Następnie zespół przeprowadził symulację 400-metrowego lodowca wpadającego do wody o głębokości 290 metrów. Wymiary te są typowe dla niektórych masywnych lodowców na Grenlandii, które wpływają do głębokich fiordów – mówi Bassis. Kiedy cyberklif się zawalił, lód, który wpadł do wody u podstawy klifu, odpłynął, co doprowadziło do powtarzających się awarii i gwałtownego, uciekającego załamania lodowca. Ale dodanie nawet niewielkiego ciśnienia u podstawy klifu – co mogłoby się zdarzyć, gdyby góry lodowe utknęły i nie mogły odpłynąć, lub gdyby zamarzły w miejscu – zapobiegło ucieczce w dół, donosi Bassis i jego zespół 18 czerwca. „Nie spodziewaliśmy się, że tak się stanie” – mówi Bassis. „Ale jeśli małe góry utknęły na płyciznach przed klifem lodowym, to wystarczyło, by wzmocnić czoło klifu” – mówi.

Symulacje 800-metrowego lodowca płynącego w wodzie o głębokości 690 metrów, porównywalnej z rozmiarami lodowców Thwaites i Pine Island na Antarktydzie, dały podobne wyniki. Naukowcy odkryli również, że w stosunkowo ciepłych temperaturach otoczenia, przepływ lodu w górę klifu przerzedza lodowiec i zmniejsza wysokość klifu, zmniejszając tym samym prawdopodobieństwo jego runięcia.

Symulacje zespołu „oddają to, co uważam za realistyczne zachowanie” – mówi Golledge, który jest współautorem komentarza do badań. Przyszłe badania terenowe mogą pomóc zweryfikować wyniki grupy. Jeśli symulacje się utrzymają, Golledge mówi, że mniej tragiczne wyniki mogą oznaczać wolniejszy wzrost poziomu morza w krótkim okresie czasu niż przewidywano.

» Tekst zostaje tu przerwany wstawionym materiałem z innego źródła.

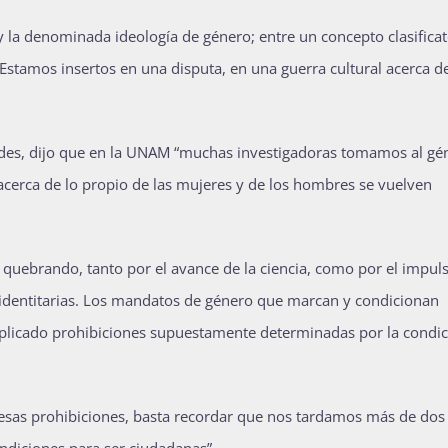
o y la denominada ideología de género; entre un concepto clasificat
. “Estamos insertos en una disputa, en una guerra cultural acerca d
dades, dijo que en la UNAM “muchas investigadoras tomamos al gé
 acerca de lo propio de las mujeres y de los hombres se vuelven
quebrando, tanto por el avance de la ciencia, como por el impul
 identitarias. Los mandatos de género que marcan y condicionan
implicado prohibiciones supuestamente determinadas por la condi
esas prohibiciones, basta recordar que nos tardamos más de dos 
ndiciones para ser ciudadanas”.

Analiza przeprowadzona przez Bassisa i jego kolegów „to ważna praca”, mówi Ted Scambos, glacjolog z Uniwersytetu Kolorado w Boulder, który nie brał udziału w badaniach. Jego zdaniem, wyniki „zapewniają równowagę pomiędzy możliwościami ekstremalnego załamania a tymi, które są bardziej realistyczne”.